The text is very simple, an evaluator, within a specific time frame (usually 5 minutes), can ask any question he wants to distinguish between the system to be assessed and a human. A system will be deemed as “intelligent” if it disguises itself as human or, to be precise is evaluated considering the probability it can trick the evaluator.

Turing predicted that by the year 2000 an artificial system “would be able to pass the test so well that a human evaluator would have no more than 70% chances to identify the artificial system, even with conspicuous prizes in cash until now, nobody ever come close to pass the test.

Does this mean that creating artificial intelligence is impossible or not to be seen for a long time? Does it mean that it must remain a writer’s dream? The answer in short is simply no. Artificial intelligence is already part of our everyday world, even if we do not know it and do not understand it.

It might have not been developed yet a personality so human to pass the Turing test with flying colours but AI is already providing an incredible amount of services and, every day is providing more. It is important to understand AI is not a technology, it won’t become obsolete and will be replaced for something better: it is an approach a different way to see the world so it is here to stay.

What is so special about it? It is very simple, humans always built tools to help them. We started building tools and weapons, every generation more complex and specialised than the previous one, until with the tools we have been able to create the machines that could perform complex tasks. Every generation more complicated than the previous one, when mechanics was not good enough, we moved to electronics and then to computing connecting and executing tasks more complicated and more specialised.

All this evolution and this development has one thing in common: what we have built could not improve, it could not learn. The logic, the creative breath has always been the creator’s one.
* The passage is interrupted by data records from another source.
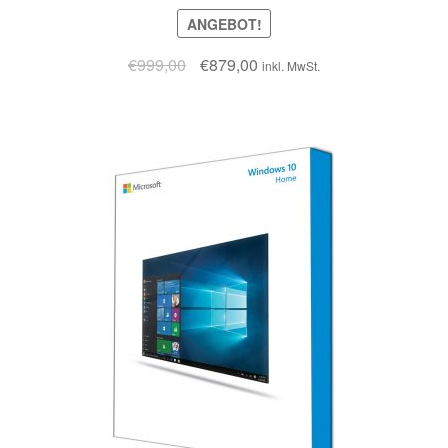
ANGEBOT!
€
999,00
€
879,00
inkl. MwSt.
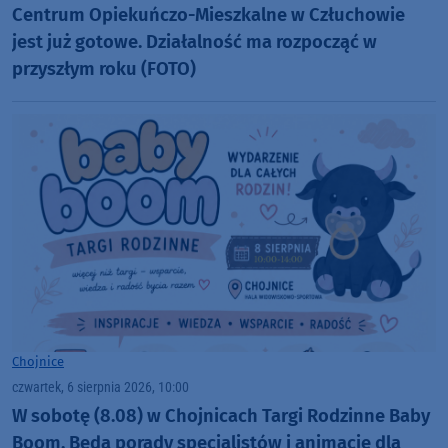
Centrum Opiekuńczo-Mieszkalne w Człuchowie
jest już gotowe. Działalność ma rozpocząć w
przyszłym roku (FOTO)
Chojnice
czwartek, 6 sierpnia 2026, 10:00
W sobotę (8.08) w Chojnicach Targi Rodzinne Baby
Boom. Będą porady specjalistów i animacje dla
Even the most complicated computers, the ones that can perform calculations no human being could ever do in ten lifetimes, such as, for example, finding a prime number with 24,862,048 digits (282,589,933 – 1) cannot deviate from their original logic. They are, somehow, bound to repeat the same pattern every day.

In AI the machines can actually learn, they can decide what to do, and they can learn from their decisions. That is the main difference, it is the glimpse (for the moment) of a path that is not predetermined by the creator. The machines can learn, can find solutions that are “original” and do not come directly from the starting data, the algorithm and the programming, they evolve interacting with the environment, exactly as humans. In 2019 MIT had an artificial tested for QI and the system proved to have a four years old intelligence, it might not look that impressive but that means that a four-year-old kid and an artificial intelligence system (or to be precise one of the most advanced ones) share a same level of curiosity and of learning skills.

AI is here to stay; it maybe will need ten years to have the intelligence of a five years old but the pattern is clear: with the computational power constantly increasing there will be a constant increase of artificial intelligence and the increase won’t look linear.

In this phase “partial” systems, specialised on complex tasks and based on artificial intelligence are already in place and operational under the radar. Shortly these systems will start converging into ecosystems and environments that will lead to more complex and general systems. Will it be a swarm logic? Will it be a single unit with “eyes” “ears” “tongue”? It is too soon to tell, the future is out there, and we need to dream it, knowing that we start not to be alone!